TASK TO COMPLETE:
The full set of lines below has to be duplicated exactly, with no picture kept.
================
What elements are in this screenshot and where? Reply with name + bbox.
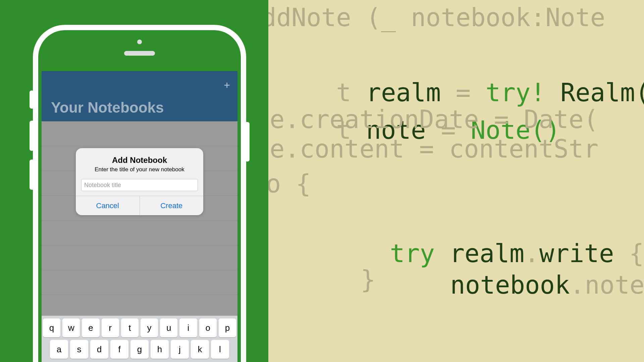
key[interactable]: d bbox=[90, 340, 108, 359]
dialog-message: Enter the title of your new notebook bbox=[76, 166, 203, 178]
key[interactable]: g bbox=[130, 340, 149, 359]
keyboard-row-2: a s d f g h j k l bbox=[43, 340, 236, 359]
key[interactable]: y bbox=[141, 318, 158, 337]
key[interactable]: a bbox=[50, 340, 68, 359]
keyboard[interactable]: q w e r t y u i o p a s d f g h bbox=[42, 316, 237, 362]
key[interactable]: r bbox=[102, 318, 119, 337]
page-title: Your Notebooks bbox=[51, 99, 164, 116]
key[interactable]: o bbox=[199, 318, 217, 337]
notebook-title-input[interactable]: Notebook title bbox=[81, 179, 198, 191]
code-line: } bbox=[361, 261, 376, 298]
key[interactable]: s bbox=[70, 340, 88, 359]
add-icon[interactable]: + bbox=[224, 79, 230, 92]
key[interactable]: h bbox=[151, 340, 169, 359]
navbar: + Your Notebooks bbox=[42, 71, 237, 121]
key[interactable]: k bbox=[191, 340, 209, 359]
code-panel: addNote (_ notebook:Note t realm = try! … bbox=[260, 0, 644, 362]
phone-camera-icon bbox=[137, 40, 142, 44]
key[interactable]: u bbox=[160, 318, 177, 337]
code-line: ote.content = contentStr bbox=[260, 130, 598, 168]
dialog-title: Add Notebook bbox=[76, 148, 203, 166]
phone-screen: + Your Notebooks Add Notebook Enter the … bbox=[42, 71, 237, 362]
phone-speaker-icon bbox=[124, 51, 155, 56]
cancel-button[interactable]: Cancel bbox=[76, 196, 140, 215]
key[interactable]: l bbox=[211, 340, 229, 359]
key[interactable]: q bbox=[43, 318, 60, 337]
key[interactable]: f bbox=[110, 340, 128, 359]
phone-mute-switch-icon bbox=[30, 90, 34, 109]
phone-volume-down-icon bbox=[30, 160, 34, 190]
key[interactable]: e bbox=[82, 318, 99, 337]
key[interactable]: p bbox=[219, 318, 236, 337]
key[interactable]: w bbox=[62, 318, 80, 337]
code-line: addNote (_ notebook:Note bbox=[260, 0, 605, 36]
phone-frame: + Your Notebooks Add Notebook Enter the … bbox=[33, 25, 246, 362]
phone-power-button-icon bbox=[246, 122, 250, 162]
code-line: notebook.notes.ap bbox=[361, 229, 644, 341]
key[interactable]: i bbox=[179, 318, 197, 337]
add-notebook-dialog: Add Notebook Enter the title of your new… bbox=[76, 148, 203, 215]
key[interactable]: t bbox=[121, 318, 139, 337]
keyboard-row-1: q w e r t y u i o p bbox=[43, 318, 236, 337]
key[interactable]: j bbox=[171, 340, 189, 359]
phone-volume-up-icon bbox=[30, 121, 34, 151]
create-button[interactable]: Create bbox=[140, 196, 204, 215]
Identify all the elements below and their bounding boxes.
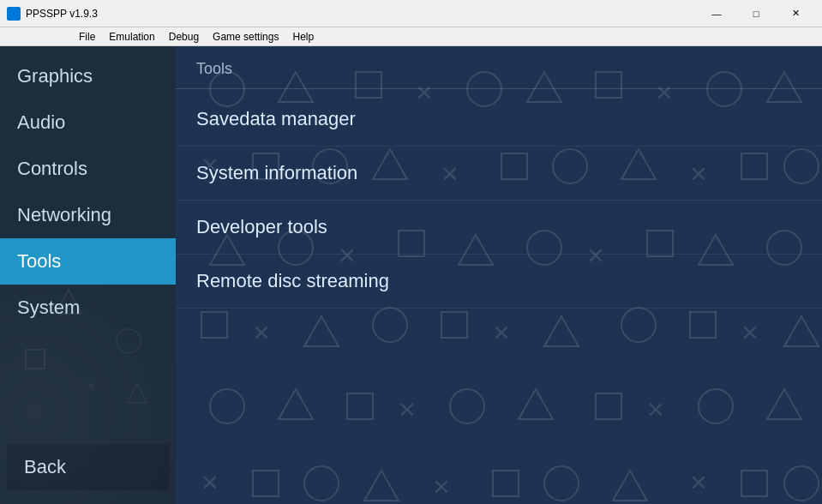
menu-item-help[interactable]: Help: [285, 29, 321, 45]
svg-point-64: [544, 466, 579, 501]
menu-bar: FileEmulationDebugGame settingsHelp: [0, 27, 822, 46]
sidebar-item-controls[interactable]: Controls: [0, 146, 176, 192]
svg-marker-43: [544, 316, 579, 346]
svg-marker-39: [304, 316, 339, 346]
sidebar-item-tools[interactable]: Tools: [0, 238, 176, 285]
svg-text:×: ×: [399, 393, 416, 425]
tools-item-developer-tools[interactable]: Developer tools: [176, 201, 822, 255]
svg-point-68: [784, 466, 819, 501]
svg-text:×: ×: [741, 315, 759, 348]
sidebar-item-graphics[interactable]: Graphics: [0, 53, 176, 99]
main-panel: × × × × × × ×: [176, 46, 822, 504]
minimize-button[interactable]: —: [697, 0, 736, 27]
back-button[interactable]: Back: [7, 444, 169, 490]
tools-item-remote-disc-streaming[interactable]: Remote disc streaming: [176, 255, 822, 309]
svg-rect-45: [690, 312, 716, 338]
tools-item-system-information[interactable]: System information: [176, 147, 822, 201]
sidebar-item-networking[interactable]: Networking: [0, 192, 176, 238]
app-icon: [7, 7, 21, 21]
menu-item-emulation[interactable]: Emulation: [102, 29, 161, 45]
svg-rect-67: [741, 471, 767, 496]
svg-point-56: [699, 389, 733, 423]
tools-item-savedata-manager[interactable]: Savedata manager: [176, 93, 822, 147]
svg-rect-63: [493, 471, 519, 496]
svg-rect-37: [201, 312, 227, 338]
menu-item-debug[interactable]: Debug: [162, 29, 206, 45]
content-area: Tools Savedata managerSystem information…: [176, 46, 822, 309]
svg-rect-50: [347, 393, 373, 419]
menu-item-game-settings[interactable]: Game settings: [206, 29, 285, 45]
svg-text:×: ×: [647, 393, 664, 425]
svg-marker-47: [784, 316, 819, 346]
svg-marker-57: [767, 389, 801, 419]
svg-point-52: [450, 389, 484, 423]
svg-marker-53: [519, 389, 553, 419]
app-title: PPSSPP v1.9.3: [26, 8, 98, 20]
title-bar-controls: — □ ✕: [697, 0, 815, 27]
sidebar-bottom: Back: [0, 437, 176, 504]
svg-marker-49: [279, 389, 313, 419]
menu-item-file[interactable]: File: [72, 29, 102, 45]
svg-text:×: ×: [253, 315, 270, 348]
svg-point-44: [621, 308, 656, 342]
menu-game-settings[interactable]: [45, 35, 58, 39]
svg-point-48: [210, 389, 244, 423]
svg-marker-61: [364, 471, 399, 501]
svg-rect-54: [596, 393, 621, 419]
menu-emulation[interactable]: [17, 35, 31, 39]
menu-help[interactable]: [58, 35, 72, 39]
svg-rect-41: [441, 312, 467, 338]
close-button[interactable]: ✕: [776, 0, 815, 27]
svg-point-60: [304, 466, 339, 501]
sidebar-nav: GraphicsAudioControlsNetworkingToolsSyst…: [0, 46, 176, 437]
sidebar-item-system[interactable]: System: [0, 285, 176, 331]
menu-debug[interactable]: [31, 35, 45, 39]
svg-text:×: ×: [690, 465, 707, 498]
title-bar: PPSSPP v1.9.3 — □ ✕: [0, 0, 822, 27]
menu-file[interactable]: [3, 35, 17, 39]
sidebar: GraphicsAudioControlsNetworkingToolsSyst…: [0, 46, 176, 504]
sidebar-item-audio[interactable]: Audio: [0, 99, 176, 146]
svg-text:×: ×: [201, 465, 219, 498]
svg-point-40: [373, 308, 407, 342]
maximize-button[interactable]: □: [736, 0, 776, 27]
section-title: Tools: [176, 46, 822, 89]
svg-rect-59: [253, 471, 279, 496]
tools-menu-list: Savedata managerSystem informationDevelo…: [176, 93, 822, 309]
main-content: GraphicsAudioControlsNetworkingToolsSyst…: [0, 46, 822, 504]
svg-text:×: ×: [433, 470, 450, 502]
svg-marker-65: [613, 471, 647, 501]
title-bar-left: PPSSPP v1.9.3: [7, 7, 98, 21]
svg-text:×: ×: [493, 315, 510, 348]
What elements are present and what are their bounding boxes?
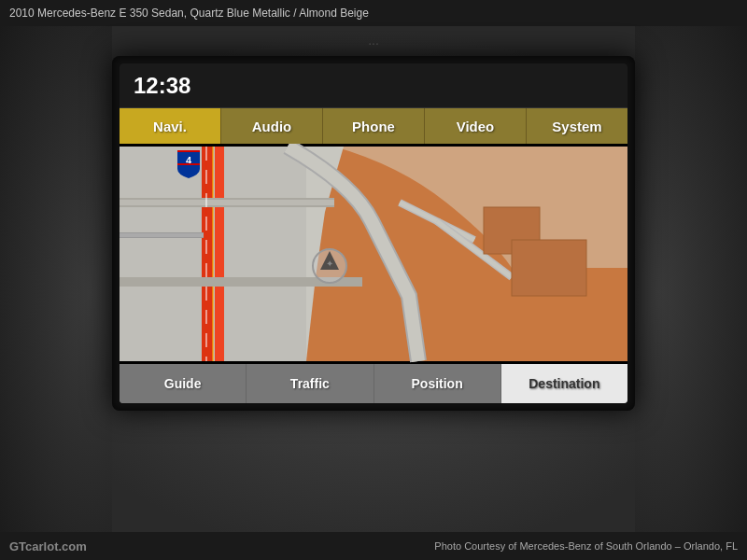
================
RESPONSE FOR THIS EXERCISE:
What elements are in this screenshot and where? Reply with name + bbox.
key[interactable]: d bbox=[90, 340, 108, 359]
dialog-message: Enter the title of your new notebook bbox=[76, 166, 203, 178]
key[interactable]: g bbox=[130, 340, 149, 359]
keyboard-row-2: a s d f g h j k l bbox=[43, 340, 236, 359]
key[interactable]: y bbox=[141, 318, 158, 337]
key[interactable]: a bbox=[50, 340, 68, 359]
keyboard[interactable]: q w e r t y u i o p a s d f g h bbox=[42, 316, 237, 362]
key[interactable]: r bbox=[102, 318, 119, 337]
page-title: Your Notebooks bbox=[51, 99, 164, 116]
key[interactable]: o bbox=[199, 318, 217, 337]
notebook-title-input[interactable]: Notebook title bbox=[81, 179, 198, 191]
code-line: } bbox=[361, 261, 376, 298]
key[interactable]: s bbox=[70, 340, 88, 359]
add-icon[interactable]: + bbox=[224, 79, 230, 92]
key[interactable]: h bbox=[151, 340, 169, 359]
navbar: + Your Notebooks bbox=[42, 71, 237, 121]
key[interactable]: k bbox=[191, 340, 209, 359]
code-panel: addNote (_ notebook:Note t realm = try! … bbox=[260, 0, 644, 362]
phone-camera-icon bbox=[137, 40, 142, 44]
key[interactable]: u bbox=[160, 318, 177, 337]
code-line: ote.content = contentStr bbox=[260, 130, 598, 168]
dialog-title: Add Notebook bbox=[76, 148, 203, 166]
phone-screen: + Your Notebooks Add Notebook Enter the … bbox=[42, 71, 237, 362]
phone-speaker-icon bbox=[124, 51, 155, 56]
cancel-button[interactable]: Cancel bbox=[76, 196, 140, 215]
key[interactable]: l bbox=[211, 340, 229, 359]
key[interactable]: q bbox=[43, 318, 60, 337]
key[interactable]: f bbox=[110, 340, 128, 359]
phone-mute-switch-icon bbox=[30, 90, 34, 109]
phone-volume-down-icon bbox=[30, 160, 34, 190]
key[interactable]: e bbox=[82, 318, 99, 337]
key[interactable]: p bbox=[219, 318, 236, 337]
key[interactable]: w bbox=[62, 318, 80, 337]
code-line: addNote (_ notebook:Note bbox=[260, 0, 605, 36]
phone-frame: + Your Notebooks Add Notebook Enter the … bbox=[33, 25, 246, 362]
phone-power-button-icon bbox=[246, 122, 250, 162]
code-line: notebook.notes.ap bbox=[361, 229, 644, 341]
key[interactable]: i bbox=[179, 318, 197, 337]
add-notebook-dialog: Add Notebook Enter the title of your new… bbox=[76, 148, 203, 215]
key[interactable]: t bbox=[121, 318, 139, 337]
keyboard-row-1: q w e r t y u i o p bbox=[43, 318, 236, 337]
key[interactable]: j bbox=[171, 340, 189, 359]
phone-volume-up-icon bbox=[30, 121, 34, 151]
create-button[interactable]: Create bbox=[140, 196, 204, 215]
Identify all the elements below and their bounding boxes.
menu-item-help[interactable]: Help: [285, 29, 321, 45]
svg-point-64: [544, 466, 579, 501]
menu-bar: FileEmulationDebugGame settingsHelp: [0, 27, 822, 46]
sidebar-item-controls[interactable]: Controls: [0, 146, 176, 192]
svg-marker-43: [544, 316, 579, 346]
svg-marker-39: [304, 316, 339, 346]
sidebar-item-tools[interactable]: Tools: [0, 238, 176, 285]
svg-text:×: ×: [399, 393, 416, 425]
tools-item-developer-tools[interactable]: Developer tools: [176, 201, 822, 255]
svg-point-68: [784, 466, 819, 501]
svg-text:×: ×: [741, 315, 759, 348]
sidebar-item-graphics[interactable]: Graphics: [0, 53, 176, 99]
main-panel: × × × × × × ×: [176, 46, 822, 504]
minimize-button[interactable]: —: [697, 0, 736, 27]
back-button[interactable]: Back: [7, 444, 169, 490]
tools-item-remote-disc-streaming[interactable]: Remote disc streaming: [176, 255, 822, 309]
svg-rect-45: [690, 312, 716, 338]
tools-item-system-information[interactable]: System information: [176, 147, 822, 201]
sidebar-item-networking[interactable]: Networking: [0, 192, 176, 238]
app-icon: [7, 7, 21, 21]
menu-item-emulation[interactable]: Emulation: [102, 29, 161, 45]
svg-rect-67: [741, 471, 767, 496]
svg-point-56: [699, 389, 733, 423]
tools-item-savedata-manager[interactable]: Savedata manager: [176, 93, 822, 147]
svg-rect-63: [493, 471, 519, 496]
svg-rect-37: [201, 312, 227, 338]
menu-item-debug[interactable]: Debug: [162, 29, 206, 45]
content-area: Tools Savedata managerSystem information…: [176, 46, 822, 309]
svg-rect-50: [347, 393, 373, 419]
menu-item-game-settings[interactable]: Game settings: [206, 29, 285, 45]
svg-text:×: ×: [647, 393, 664, 425]
svg-marker-47: [784, 316, 819, 346]
svg-marker-57: [767, 389, 801, 419]
svg-point-52: [450, 389, 484, 423]
svg-marker-53: [519, 389, 553, 419]
app-title: PPSSPP v1.9.3: [26, 8, 98, 20]
title-bar-controls: — □ ✕: [697, 0, 815, 27]
sidebar-bottom: Back: [0, 437, 176, 504]
svg-marker-49: [279, 389, 313, 419]
menu-item-file[interactable]: File: [72, 29, 102, 45]
svg-text:×: ×: [253, 315, 270, 348]
svg-point-44: [621, 308, 656, 342]
menu-game-settings[interactable]: [45, 35, 58, 39]
svg-point-48: [210, 389, 244, 423]
svg-marker-61: [364, 471, 399, 501]
svg-rect-54: [596, 393, 621, 419]
menu-emulation[interactable]: [17, 35, 31, 39]
menu-help[interactable]: [58, 35, 72, 39]
svg-rect-41: [441, 312, 467, 338]
close-button[interactable]: ✕: [776, 0, 815, 27]
svg-point-60: [304, 466, 339, 501]
sidebar-nav: GraphicsAudioControlsNetworkingToolsSyst…: [0, 46, 176, 437]
sidebar-item-system[interactable]: System: [0, 285, 176, 331]
menu-debug[interactable]: [31, 35, 45, 39]
svg-text:×: ×: [690, 465, 707, 498]
title-bar: PPSSPP v1.9.3 — □ ✕: [0, 0, 822, 27]
menu-file[interactable]: [3, 35, 17, 39]
sidebar: GraphicsAudioControlsNetworkingToolsSyst…: [0, 46, 176, 504]
sidebar-item-audio[interactable]: Audio: [0, 99, 176, 146]
svg-text:×: ×: [201, 465, 219, 498]
svg-point-40: [373, 308, 407, 342]
maximize-button[interactable]: □: [736, 0, 776, 27]
section-title: Tools: [176, 46, 822, 89]
svg-rect-59: [253, 471, 279, 496]
tools-menu-list: Savedata managerSystem informationDevelo…: [176, 93, 822, 309]
main-content: GraphicsAudioControlsNetworkingToolsSyst…: [0, 46, 822, 504]
svg-text:×: ×: [433, 470, 450, 502]
svg-marker-65: [613, 471, 647, 501]
title-bar-left: PPSSPP v1.9.3: [7, 7, 98, 21]
svg-text:×: ×: [493, 315, 510, 348]
What elements are present and what are their bounding boxes?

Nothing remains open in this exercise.